# TASK GOAL
Your answer should be every line of the entries that has the string "Flights" in it.

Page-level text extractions
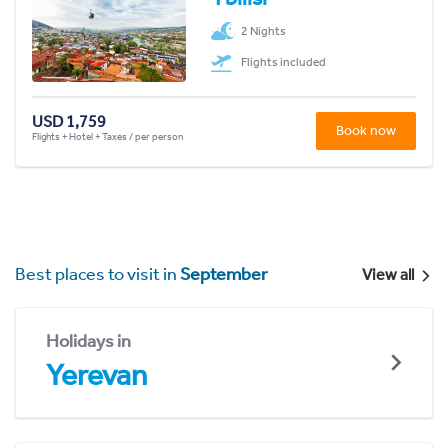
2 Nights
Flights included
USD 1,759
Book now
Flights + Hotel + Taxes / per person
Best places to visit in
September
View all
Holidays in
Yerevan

# YOUR SOLUTION
Flights included
Flights + Hotel + Taxes / per person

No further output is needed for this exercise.